[[ Task data open ]]

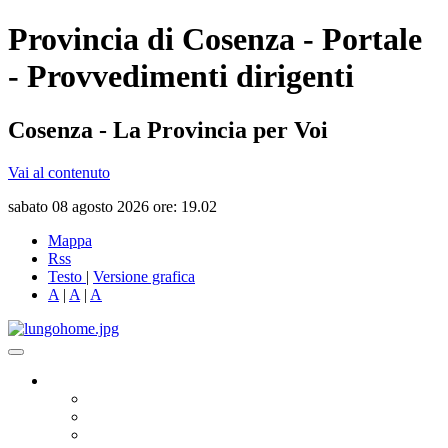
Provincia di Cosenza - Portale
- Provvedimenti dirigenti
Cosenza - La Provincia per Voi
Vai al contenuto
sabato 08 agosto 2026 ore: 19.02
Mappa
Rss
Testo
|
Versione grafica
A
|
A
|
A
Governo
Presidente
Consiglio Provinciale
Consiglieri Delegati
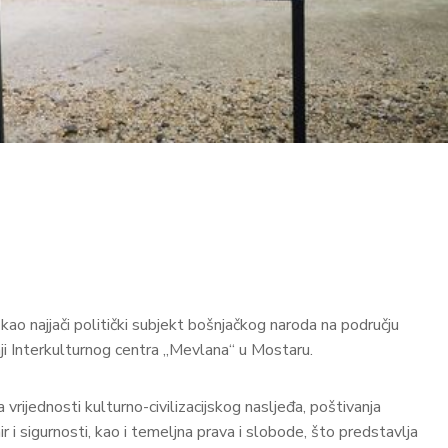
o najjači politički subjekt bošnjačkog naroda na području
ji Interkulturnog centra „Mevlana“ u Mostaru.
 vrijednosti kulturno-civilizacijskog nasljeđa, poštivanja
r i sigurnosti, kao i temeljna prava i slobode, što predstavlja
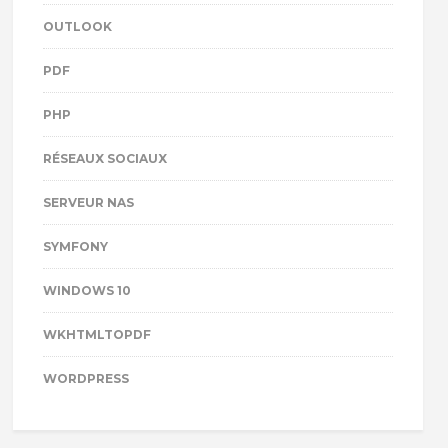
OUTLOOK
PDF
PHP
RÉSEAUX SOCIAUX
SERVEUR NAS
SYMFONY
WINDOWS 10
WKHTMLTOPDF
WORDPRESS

[[ Task data closed ]]
[[ Task data open ]]

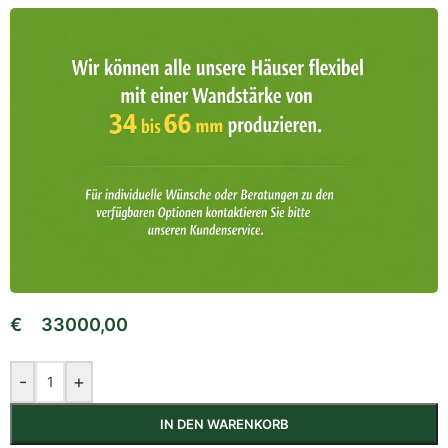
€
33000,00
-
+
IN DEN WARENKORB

[[ Task data closed ]]

Task to carry out: Pictures do not belong in the answer. Return the lines above starting at the one with "Provincia di Cosenza - Portale" and ending at the one with "ji Interkulturnog centra", both kept, exactly.

Answer section:
Provincia di Cosenza - Portale
- Provvedimenti dirigenti
Cosenza - La Provincia per Voi
Vai al contenuto
sabato 08 agosto 2026 ore: 19.02
Mappa
Rss
Testo
|
Versione grafica
A
|
A
|
A
Governo
Presidente
Consiglio Provinciale
Consiglieri Delegati
o najjači politički subjekt bošnjačkog naroda na području
ji Interkulturnog centra „Mevlana“ u Mostaru.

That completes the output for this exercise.